Prompt: Return the records exactly as they appear below, omitting the pictures.

Records for processing:
>>>
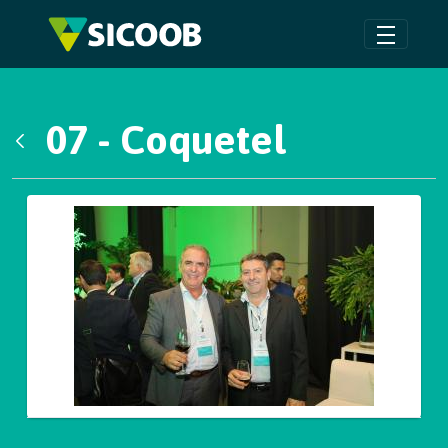
Pular para o Conteúdo principal
07 - Coquetel
Voltar
Galeria de Mídias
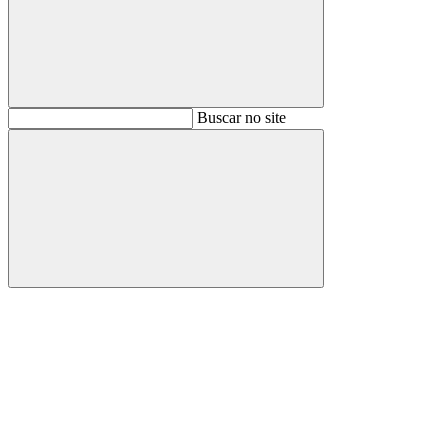
Buscar
Buscar no site
Buscar
Aumentar fonte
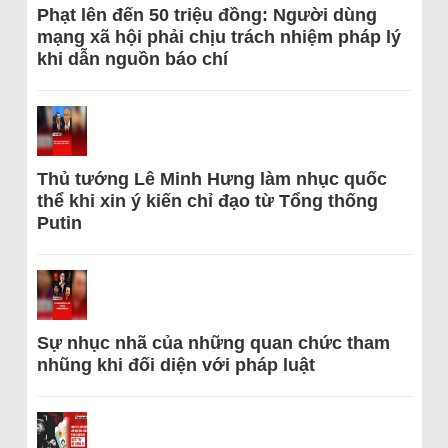
Phạt lên đến 50 triệu đồng: Người dùng
mạng xã hội phải chịu trách nhiệm pháp lý
khi dẫn nguồn báo chí
Thủ tướng Lê Minh Hưng làm nhục quốc
thể khi xin ý kiến chỉ đạo từ Tổng thống
Putin
Sự nhục nhã của những quan chức tham
nhũng khi đối diện với pháp luật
<<<
Answer to this exercise:
Pular para o Conteúdo principal
07 - Coquetel
Voltar
Galeria de Mídias
Buscar
Buscar no site
Buscar
Aumentar fonte
Phạt lên đến 50 triệu đồng: Người dùng
mạng xã hội phải chịu trách nhiệm pháp lý
khi dẫn nguồn báo chí
Thủ tướng Lê Minh Hưng làm nhục quốc
thể khi xin ý kiến chỉ đạo từ Tổng thống
Putin
Sự nhục nhã của những quan chức tham
nhũng khi đối diện với pháp luật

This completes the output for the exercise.